Grouping things with AWK
By Bob Mesibov, published 22/01/2015 in Tutorials
In this article I explain one way to group data items with AWK arrays. The code is a little mysterious but the results are impressive, especially in my second example!
Case 1: Cricket stats
The table 'runs' is tab-separated and lists the 86 national team cricket players who scored (or have so far scored) at least 5000 runs in their careers, together with their countries and their runs totals, in descending order. Here are the first 10 lines of the table:
What I'd like from this table is the results organised by country and player, like this:
and here's the code that does it:
awk -F"\t" 'NR>1 {a[$2]=a[$2] ? a[$2]", "$1" ("$3")" : $1" ("$3")"} END {for (i in a) {print i": "a[i]}}' runs | sort | sed G
Like I said, the code's a little mysterious — until you examine it piece by piece, to see how it's built.
How an AWK array works
An AWK array is a set of index-value pairs. For every unique index item, there's an associated value. Both the index and the value can be plain, ordinary strings.
For example, I can build an AWK array where the index item comes from the country field in the runs table (second field, $2). All I have to do is give AWK a name for the array and tell it where to find the index. If I name the array 'a', AWK will build a 'countries' array when I declare 'a[$2]'. In the following command, I first tell AWK with -F"\t" that the runs table has fields separated by the tab character, \t. I then get AWK to build an array from the country field with {a[$2]}. I can see what's in the array with an 'END' statement that tells AWK: After you finish building the array 'a', go through it index item by index item ('for (i in a)') and print each one.:
Two things to note here. The first is that AWK has included the header-line entry ('Country') as an index item. I can get AWK to ignore the header line, which in AWK-speak is record number 1 (NR is 1), by including the condition 'NR>1' when the array is built:
The next thing to note is that the array doesn't contain the countries in alphabetical order, or for that matter in the order they appear in the runs table (see first illustration above). AWK arrays aren't ordered. To put the countries in alphabetical order, I can pipe the output to sort:
I can also tell AWK to print the value associated with each index item, like this:
Why did nothing happen? Because I haven't told AWK how to get a value for each index! OK, I'll tell AWK to get the value from field 3, the runs numbers, and to increment these, with a[$2]+=$3. In other words, AWK will add up the runs numbers for each country as it goes through the table:
Nicely done, but a pretty meaningless statistic. I could add an explanation to that print command in the END statement with print "Batters from "i" totalled "a[i]" runs in the runs table", but that's really just showing off AWK's 'print' command:
Tweaking the array
What I actually want for each index item (each country) is the batter's name (field 1, $1) followed by a whitespace and the career runs total (field 3, $3) in brackets. To do that I could tell AWK that items in the array a[$2] will have the value $1" ("$3")", and I can make the output clearer by getting AWK to print [country]: [batter] (runs)]
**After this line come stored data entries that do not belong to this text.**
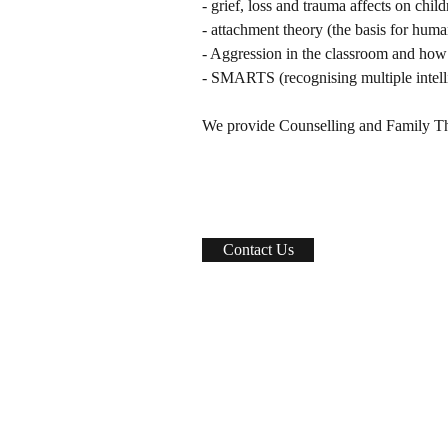
- grief, loss and trauma affects on child
- attachment theory (the basis for hum
- Aggression in the classroom and how 
- SMARTS (recognising multiple intell
We provide Counselling and Family Th
Contact Us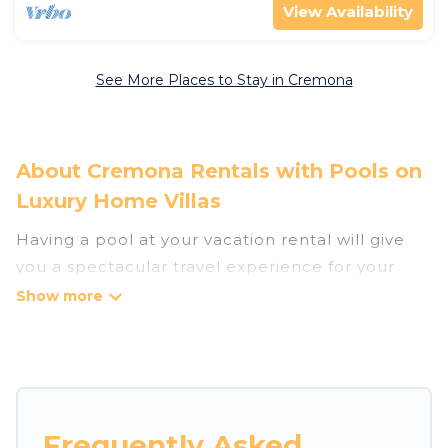
View Availability
See More Places to Stay in Cremona
About Cremona Rentals with Pools on
Luxury Home Villas
Having a pool at your vacation rental will give
you a spectacular travel experience for your
friends or family. We have more than 8
swimming pool properties that would give you
an extra level of fun and excitement, knowing
that you can enjoy them anytime, even at night.
Planning for a vacation? Then get a place with
Frequently Asked
access to a private pool, or share a communal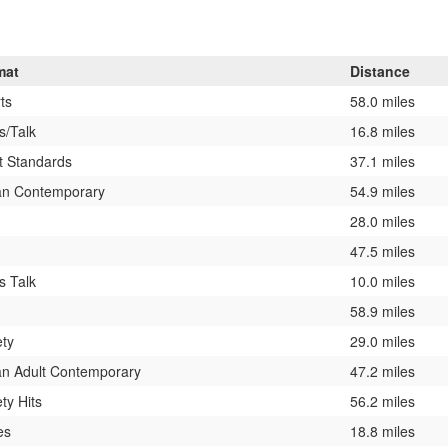
mat
Distance
ts
58.0 miles
/Talk
16.8 miles
t Standards
37.1 miles
an Contemporary
54.9 miles
28.0 miles
47.5 miles
 Talk
10.0 miles
58.9 miles
ety
29.0 miles
n Adult Contemporary
47.2 miles
ety Hits
56.2 miles
es
18.8 miles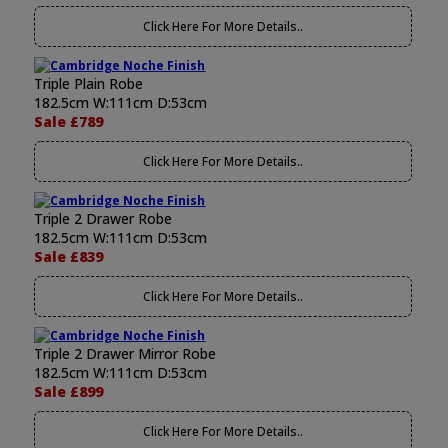
Click Here For More Details..
Triple Plain Robe
182.5cm W:111cm D:53cm
Sale £789
Click Here For More Details..
Triple 2 Drawer Robe
182.5cm W:111cm D:53cm
Sale £839
Click Here For More Details..
Triple 2 Drawer Mirror Robe
182.5cm W:111cm D:53cm
Sale £899
Click Here For More Details..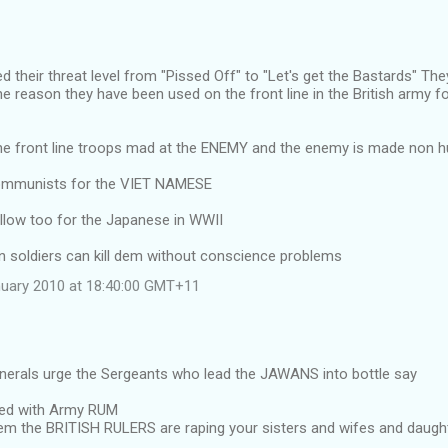
d their threat level from "Pissed Off" to "Let's get the Bastards" The
the reason they have been used on the front line in the British army fo
the front line troops mad at the ENEMY and the enemy is made non
communists for the VIET NAMESE
ellow too for the Japanese in WWII
n soldiers can kill dem without conscience problems
uary 2010 at 18:40:00 GMT+11
enerals urge the Sergeants who lead the JAWANS into bottle say
led with Army RUM
 dem the BRITISH RULERS are raping your sisters and wifes and daug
Well, that sort of worked. But what I got was only the last player for each country in the runs table, with that last player's career total. I need clearer instructions for AWK, of this kind: As you go through the runs table, if you haven't seen that country before, add it to the index list in the array and assign to it the value $1" ("$3")". If you already have that country in the array, then to the value of that index item add the value you have so far, plus a comma and a whitespace, plus the $1" ("$3")" for the new record, or in other words a[$2]", "$1" ("$3")".
This 'if/else' statement is neatly abbreviated with ternary operator syntax, which looks like this:
[condition to be tested for] ? [if condition met, do this] : [if condition not met, do this]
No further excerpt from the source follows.